Moldova has been in the news a lot lately, at least if you read the kind of news I do. Not only did the Communists just lose the elections there, but the international press has been pointing out that this election was a key moment in deciding if Moldova will tilt toward Brussels and Washington or toward Moscow. Meanwhile, the Chinese have been working to elbow their way onto the scene as well.

For those of you familiar with Moldova, you may know about Transnistria, the break-away Russian-speaking micro-state run from Moscow, whose main economic drivers may be the illegal trade of weapons, women and cigarettes. But - let's be honest - this little Russian puppet statelet is kid's stuff in the world of esoterica. I have, however, recently discovered...

Gagauzia, a Turkish-speaking province of Moldova. You clever members of the blogosphere will be raising eyebrows: Turkish? Really? But Moldova doesn't border Turkey. But you more clever members will recall that Turkey once had an empire, a large empire.

To be precise, the people of Gagauzia, the Gagauz, are not Turkish, nor is their language quite Turkish, though it belongs to the Turkic family of languages and is closely related to Turkish, along with Azeri and Turkmen. One might guess that the Gagauz are Muslims, but one would be wrong: they are predominately Eastern Orthodox.

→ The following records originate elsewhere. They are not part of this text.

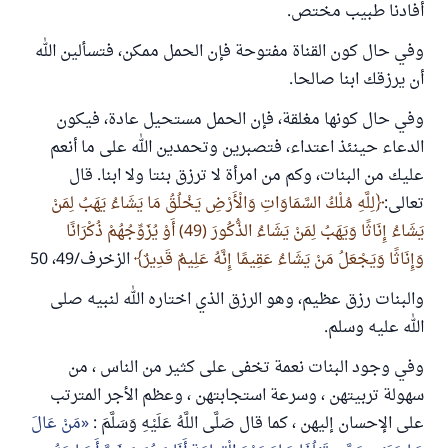
أفادنا طبيب مختص.
وفي حال كون القناة مفتوحة فإن الحمل ممكن، فتسألين الله
أن يرزقك ابنا صالحا.
وفي حال كونها مغلقة، فإن الحمل مستحيل عادة، فيكون
الدعاء حينئذ اعتداء، فتصبرين وتحمدين الله على ما أنعم
عليك من البنات، وكم من امرأة لا ترزق بنتا ولا ابنا. قال
تعالى:
لِلَّهِ مُلْكُ السَّمَاوَاتِ وَالْأَرْضِ يَخْلُقُ مَا يَشَاءُ يَهَبُ لِمَنْ
يَشَاءُ إِنَاثًا وَيَهَبُ لِمَنْ يَشَاءُ الذُّكُورَ (49) أَوْ يُزَوِّجُهُمْ ذُكْرَانًا
وَإِنَاثًا وَيَجْعَلُ مَنْ يَشَاءُ عَقِيمًا إِنَّهُ عَلِيمٌ قَدِيرٌ
الزخرف/49، 50
والبنات رزق عظيم، وهو الرزق الذي اختاره الله لنبيه صلى
الله عليه وسلم.
وفي وجود البنات نعمة تخفى على كثير من الناس ، من
سهولة تربيتهن ، وسرعة استجابتهن ، وعظم الأجر المترتب
على الإحسان إليهن ، كما قال صَلَّى اللَّهُ عَلَيْهِ وَسَلَّمَ :
مَنْ عَالَ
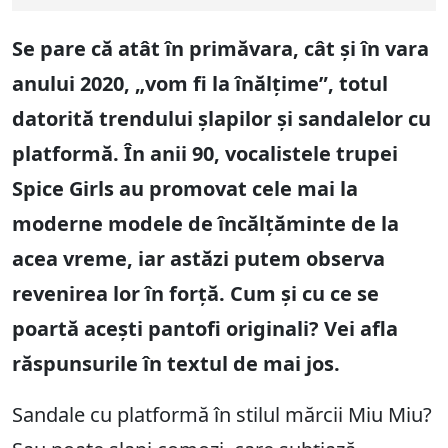
Se pare că atât în ​​primăvara, cât și în vara
anului 2020, „vom fi la înălțime”, totul
datorită trendului șlapilor și sandalelor cu
platformă. În anii 90, vocalistele trupei
Spice Girls au promovat cele mai la
moderne modele de încălțăminte de la
acea vreme, iar astăzi putem observa
revenirea lor în forță. Cum și cu ce se
poartă acești pantofi originali? Vei afla
răspunsurile în textul de mai jos.
Sandale cu platformă în stilul mărcii Miu Miu?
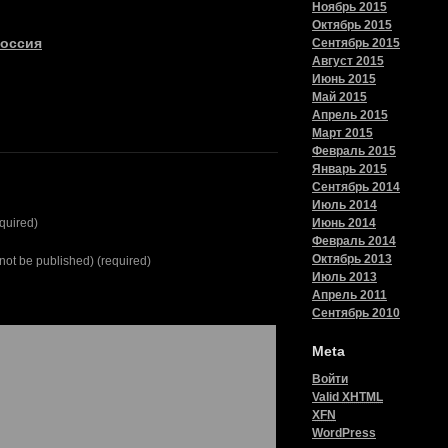
Ноябрь 2015
Октябрь 2015
оссия
Сентябрь 2015
Август 2015
Июнь 2015
Май 2015
Апрель 2015
Март 2015
Февраль 2015
Январь 2015
Сентябрь 2014
Июль 2014
quired)
Июнь 2014
Февраль 2014
Октябрь 2013
l not be published) (required)
Июль 2013
Апрель 2011
Сентябрь 2010
Meta
Войти
Valid
XHTML
XFN
WordPress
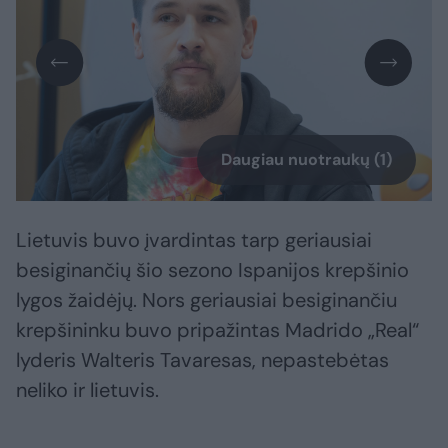
Daugiau nuotraukų (1)
Lietuvis buvo įvardintas tarp geriausiai
besiginančių šio sezono Ispanijos krepšinio
lygos žaidėjų. Nors geriausiai besiginančiu
krepšininku buvo pripažintas Madrido „Real“
lyderis Walteris Tavaresas, nepastebėtas
neliko ir lietuvis.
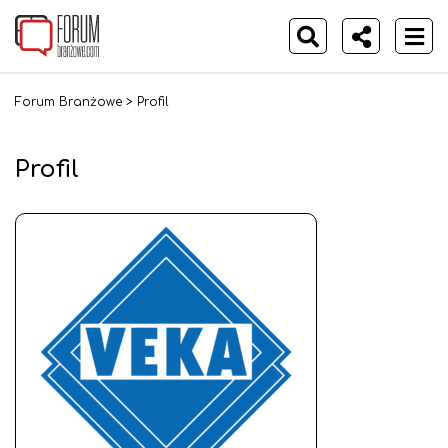
Forum Branżowe
>
Profil
Profil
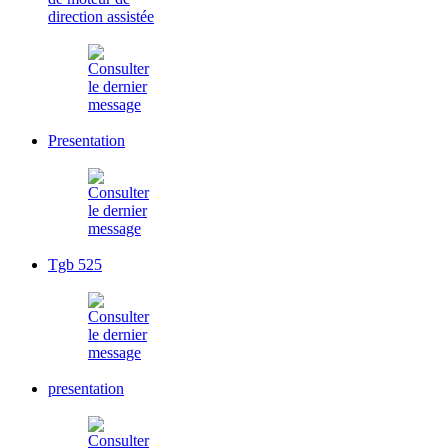
direction assistée
Presentation
Tgb 525
presentation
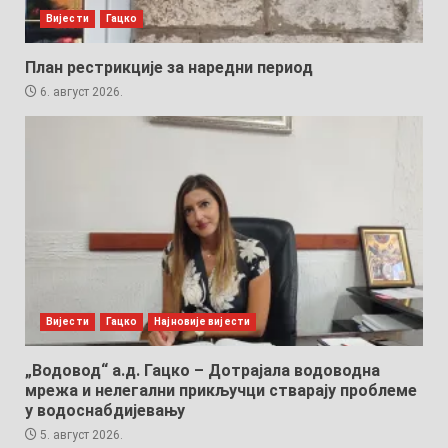
Вијести
Гацко
План рестрикције за наредни период
6. август 2026.
Вијести
Гацко
Најновије вијести
„Водовод“ а.д. Гацко – Дотрајала водоводна
мрежа и нелегални прикључци стварају проблеме
у водоснабдијевању
5. август 2026.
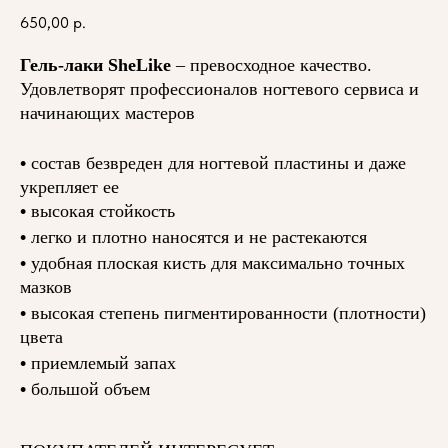
650,00
р.
Гель-лаки SheLike
– превосходное качество.
Удовлетворят профессионалов ногтевого сервиса и
начинающих мастеров
•
состав безвреден для ногтевой пластины и даже
укрепляет ее
•
высокая стойкость
•
легко и плотно наносятся и не растекаются
•
удобная плоская кисть для максимально точных
мазков
•
высокая степень пигментированности (плотности)
цвета
•
приемлемый запах
•
большой объем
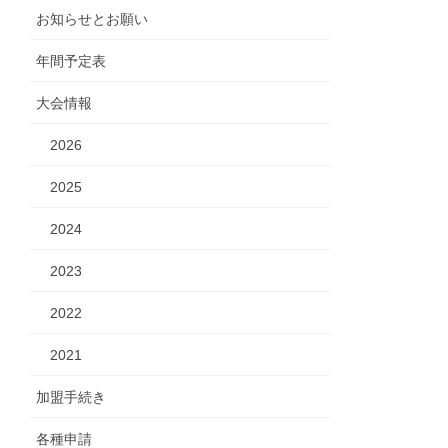
お知らせとお願い
年間予定表
大会情報
2026
2025
2024
2023
2022
2021
加盟手続き
各種申請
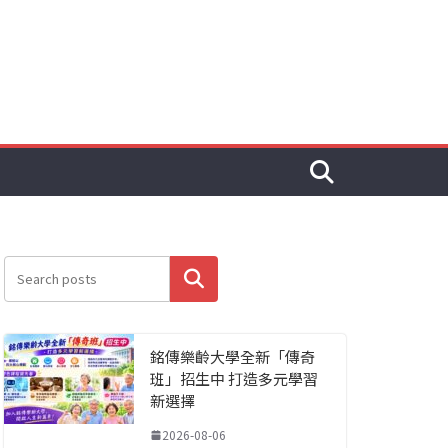
搜尋
銘傳樂齡大學全新「傳奇
班」招生中 打造多元學習
新選擇
2026-08-06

From whence, you ask, did these people come? Well, you're not the only one asking. One Bulgarian scholar complied a list of 19 different theories on the origins of the Gagauz. The theories fall into two general schools, one claiming that the Gagauz are ethnically Turkic, descended from a tribe which emerged from the Central Asian steppe, the other school arguing that the Gagauz are in fact Balkan in origin, having simply adopted a Turkic language at some point (and intermarrying with the occasional Turk). I leave that debate to the ethnologists.

The Gagauz (whose unofficial flag is seen on the right) show up on the radar of history in the 19th century, when they fled religious persecution in then-Turkish Bulgaria for their present location in then-Russian Moldova. In the winter of 1906 they declared independence for five days, but Gagauz nationalism has been relatively mild. When the Soviet Union was coming apart at the seams, some in Gagauzia pushed for independence, at much the same time that Transnistria was declaring it. Gagauzia declared independence from the Soviet Union on 19 August 1991 - the day of the hardliners' coup attempt in Moscow - but nothing much seems to have come of it. A few days later Moldova declared independence and in 1994 Gagauzia's status as a "national-territorial autonomous unit" of that country was recognized.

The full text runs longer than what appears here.